Iraq protesters demand accountability after killings of activists
Hundreds protest in Baghdad demanding the end of impunity after the killings of dozens of pro-democracy activists.
Hundreds of Iraqis have protested in central Baghdad to demand that authorities hold accountable the killers of dozens of activists associated with a long-running protest movement.
More than 70 activists have been targeted in assassinations, attempted murders and abductions since a pro-democracy protest movement erupted against government corruption and incompetence in 2019.
“We’re here to say that we want to end impunity in Iraq,” Hussein Al-Faili, an 18-year old student, told AFP news agency on Sunday from Firdos Square, a key protest site.
“We want freedom! This revolution started because of this and we won’t stop until we win.”
Dozens also turned out in the southern city of Nasiriya, where tensions have been running high following a hospital fire that killed at least 60 people on Monday.
Prime Minister Mustafa Kadhimi on Friday announced the arrest of four suspects in the point-blank shooting of prominent academic and government adviser Hisham al-Hashemi a year ago.
Iraqi state television broadcast brief clips late on Friday of the alleged confession of Ahmed al-Kenani, a 36-year-old police lieutenant, who said he had used a pistol to murder al-Hashemi.
A security source told AFP Kenani was affiliated with Kataib Hezbollah, a pro-Iranian militia.
But Faili said the arrests were not enough.
“We want the big man who ordered the murder,” Faili said.
Iraqi demonstrators react during a rally calling for supporting principles of justice and accountability [Saba Kareem/Reuters]

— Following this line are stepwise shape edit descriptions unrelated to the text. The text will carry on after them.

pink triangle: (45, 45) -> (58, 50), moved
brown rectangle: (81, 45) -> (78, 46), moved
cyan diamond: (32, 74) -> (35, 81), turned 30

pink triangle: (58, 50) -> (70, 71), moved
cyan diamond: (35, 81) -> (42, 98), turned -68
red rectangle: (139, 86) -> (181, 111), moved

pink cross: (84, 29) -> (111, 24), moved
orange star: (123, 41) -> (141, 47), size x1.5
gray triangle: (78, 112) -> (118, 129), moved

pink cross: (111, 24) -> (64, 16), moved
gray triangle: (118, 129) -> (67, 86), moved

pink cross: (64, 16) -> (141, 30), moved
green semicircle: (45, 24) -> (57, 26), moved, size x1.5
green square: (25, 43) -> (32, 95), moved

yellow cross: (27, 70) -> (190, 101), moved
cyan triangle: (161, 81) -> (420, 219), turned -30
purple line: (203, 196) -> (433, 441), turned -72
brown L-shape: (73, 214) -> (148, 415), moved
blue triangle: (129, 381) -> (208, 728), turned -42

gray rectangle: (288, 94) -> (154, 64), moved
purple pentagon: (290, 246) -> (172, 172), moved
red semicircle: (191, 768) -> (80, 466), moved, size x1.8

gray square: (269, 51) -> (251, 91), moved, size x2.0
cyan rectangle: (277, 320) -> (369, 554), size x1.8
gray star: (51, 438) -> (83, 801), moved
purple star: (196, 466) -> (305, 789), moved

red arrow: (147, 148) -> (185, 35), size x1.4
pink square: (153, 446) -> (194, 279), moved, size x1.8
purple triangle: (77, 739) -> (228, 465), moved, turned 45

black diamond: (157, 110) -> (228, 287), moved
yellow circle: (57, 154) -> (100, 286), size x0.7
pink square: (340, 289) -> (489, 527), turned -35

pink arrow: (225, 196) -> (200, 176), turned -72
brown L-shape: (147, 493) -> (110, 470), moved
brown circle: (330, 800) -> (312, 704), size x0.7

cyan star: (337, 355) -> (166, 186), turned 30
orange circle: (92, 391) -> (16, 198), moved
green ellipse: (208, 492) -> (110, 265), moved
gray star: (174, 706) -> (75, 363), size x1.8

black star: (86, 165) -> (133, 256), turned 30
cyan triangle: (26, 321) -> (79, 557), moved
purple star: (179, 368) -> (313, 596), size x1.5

The mostly young protesters on Sunday chanted against “political parties and traitors” as others tearfully remembered their assassinated comrades.
Iraq, still battered and impoverished after the 2003 US-led invasion and the turmoil that followed, has been a battleground for influence between arch-foes Washington and Tehran, which has backed paramilitaries and politicians.

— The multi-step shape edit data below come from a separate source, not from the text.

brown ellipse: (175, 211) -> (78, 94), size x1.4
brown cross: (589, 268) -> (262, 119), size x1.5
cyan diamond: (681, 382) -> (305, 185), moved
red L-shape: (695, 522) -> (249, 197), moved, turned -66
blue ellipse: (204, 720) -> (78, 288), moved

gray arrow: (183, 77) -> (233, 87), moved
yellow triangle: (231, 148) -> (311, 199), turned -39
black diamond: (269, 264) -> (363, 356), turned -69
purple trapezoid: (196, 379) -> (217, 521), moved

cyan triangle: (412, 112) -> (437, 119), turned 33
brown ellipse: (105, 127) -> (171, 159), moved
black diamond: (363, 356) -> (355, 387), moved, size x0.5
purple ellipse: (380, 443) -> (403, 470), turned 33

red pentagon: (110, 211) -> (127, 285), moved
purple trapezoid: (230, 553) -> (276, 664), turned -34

Activist Shatha Al-Qaisi said, “this campaign … seeks to gain support from all over the world to stop the bloodshed. It’s not a politicised movement”.
The High Commission for Human Rights reported nearly 35 activists have been killed in Iraq since an anti-government protest movement swept Iraq in October 2019.
Many expect the killings to continue as Iraq plans to hold early elections in October, which had been a key demand of anti-government protesters.